Action item:
Verbatim reproduction of the entries is required; images must be omitted.

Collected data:
·····

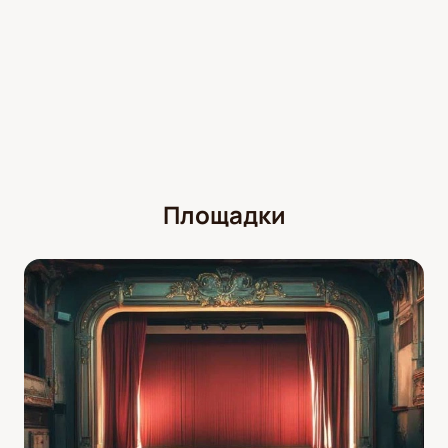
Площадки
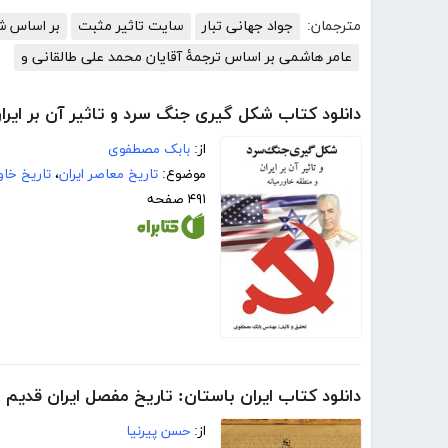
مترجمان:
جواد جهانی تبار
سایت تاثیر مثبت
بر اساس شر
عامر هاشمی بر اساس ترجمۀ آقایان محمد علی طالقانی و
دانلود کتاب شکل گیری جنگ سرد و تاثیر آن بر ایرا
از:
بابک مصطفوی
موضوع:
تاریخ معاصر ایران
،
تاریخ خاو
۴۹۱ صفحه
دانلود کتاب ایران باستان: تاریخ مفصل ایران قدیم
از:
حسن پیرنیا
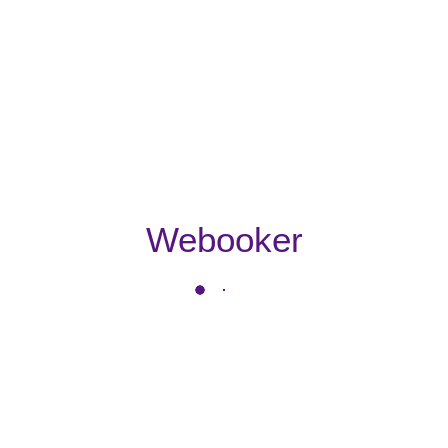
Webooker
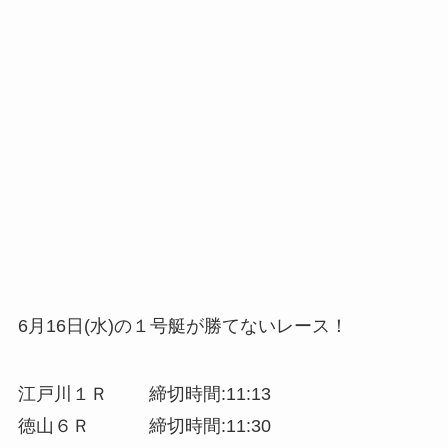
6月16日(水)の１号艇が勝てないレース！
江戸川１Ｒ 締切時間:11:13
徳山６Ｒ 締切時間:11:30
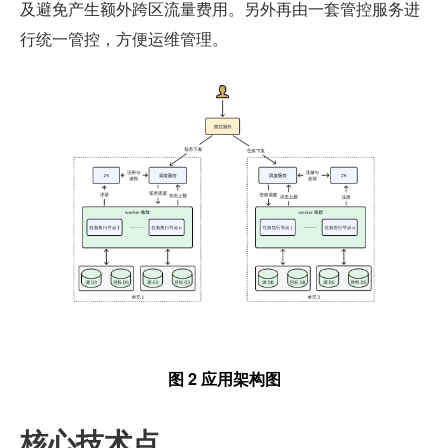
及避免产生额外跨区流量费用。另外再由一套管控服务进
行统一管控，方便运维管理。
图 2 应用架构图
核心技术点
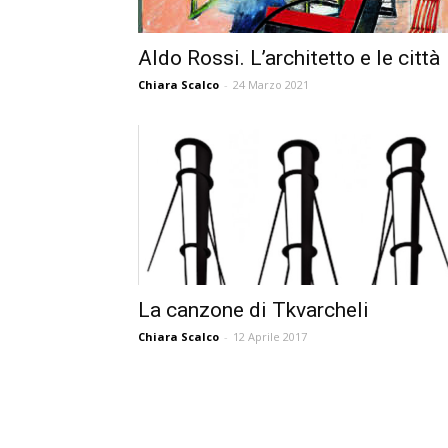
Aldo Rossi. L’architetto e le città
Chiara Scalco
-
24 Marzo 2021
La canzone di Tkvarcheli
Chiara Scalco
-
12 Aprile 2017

·····

Solved problem:
Площадки
مترجمان:
جواد جهانی تبار
سایت تاثیر مثبت
بر اساس شر
عامر هاشمی بر اساس ترجمۀ آقایان محمد علی طالقانی و
دانلود کتاب شکل گیری جنگ سرد و تاثیر آن بر ایرا
از:
بابک مصطفوی
موضوع:
تاریخ معاصر ایران
،
تاریخ خاو
۴۹۱ صفحه
دانلود کتاب ایران باستان: تاریخ مفصل ایران قدیم
از:
حسن پیرنیا
Webooker
6月16日(水)の１号艇が勝てないレース！
江戸川１Ｒ 締切時間:11:13
徳山６Ｒ 締切時間:11:30
及避免产生额外跨区流量费用。另外再由一套管控服务进
行统一管控，方便运维管理。
图 2 应用架构图
核心技术点
Aldo Rossi. L’architetto e le città
Chiara Scalco
-
24 Marzo 2021
La canzone di Tkvarcheli
Chiara Scalco
-
12 Aprile 2017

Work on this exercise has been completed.